YouTube has shut down R Kelly’s official video channels on its website, the first big action taken to wipe his music off the internet after the R&B artist was last week convicted for sex trafficking and racketeering.
The RKellyTV and RKellyVevo channels have been closed, yielding an error page, and the artist will not be able to use or create additional channels. However, videos uploaded by YouTube users of Kelly’s songs will remain available, according to the Google-owned site.
YouTube, the world’s largest video site and a highly influential platform in the music industry, feared that Kelly’s actions could damage trust among the company’s users and creators, according to a spokesperson.
New York jury found Kelly guilty of sex trafficking and racketeering, including sexually exploiting children. He faces a minimum of 10 years in jail.
Kelly was one of the most commercially successful artists of the 1990s and 2000s, with hits such as “Ignition” and “I Believe I Can Fly”. He has sold more than 40m albums.
The 54-year-old’s guilty verdict is widely viewed as the most high-profile criminal conviction in modern music history, shedding an uncomfortable light on the practices of the industry, which had largely ignored lawsuits and accusations of abuse dating back to the 1990s.
After Kelly was arrested for child pornography charges in 2003, Barry Weiss, chief executive of his label Jive from 1991 to 2011, told The New York Times: “For better for worse, he’s got to stay true to his audience. R Kelly’s got to be R Kelly.”
Weiss last week told the Financial Times that when he made that comment, he had “no idea of the extent of the reprehensible behaviour that was going on”.

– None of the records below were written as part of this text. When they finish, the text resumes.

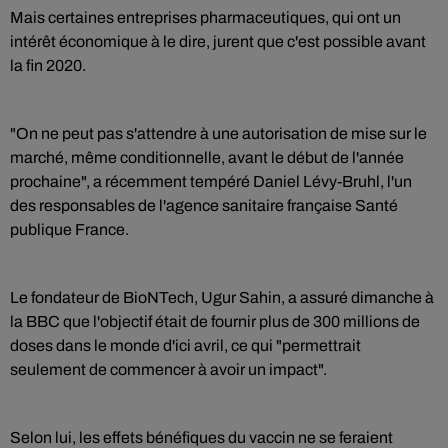
Mais certaines entreprises pharmaceutiques, qui ont un
intérêt économique à le dire, jurent que c'est possible avant
la fin 2020.
"On ne peut pas s'attendre à une autorisation de mise sur le
marché, même conditionnelle, avant le début de l'année
prochaine", a récemment tempéré Daniel Lévy-Bruhl, l'un
des responsables de l'agence sanitaire française Santé
publique France.
Le fondateur de BioNTech, Ugur Sahin, a assuré dimanche à
la BBC que l'objectif était de fournir plus de 300 millions de
doses dans le monde d'ici avril, ce qui "permettrait
seulement de commencer à avoir un impact".
Selon lui, les effets bénéfiques du vaccin ne se feraient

Kelly had already been virtually disappeared from radio stations and dropped by Sony and Universal record labels, after BuzzFeed reported that he had held young women in a “cult-like” atmosphere. Kelly’s monthly listeners on the audio streaming service Spotify have halved from more than 8.3m in 2018 to 4.9m last week, according to Chartmetric data.
However, when asked by the FT last week about whether they would take any action to remove Kelly’s music, Amazon, Universal Music and Sony Music declined to comment, while Spotify and YouTube had not responded to requests for comment.
Spotify in 2018 briefly removed Kelly’s music from its powerful playlists, but reversed the policy only a few weeks later, stating at the time: “We don’t aim to play judge and jury.”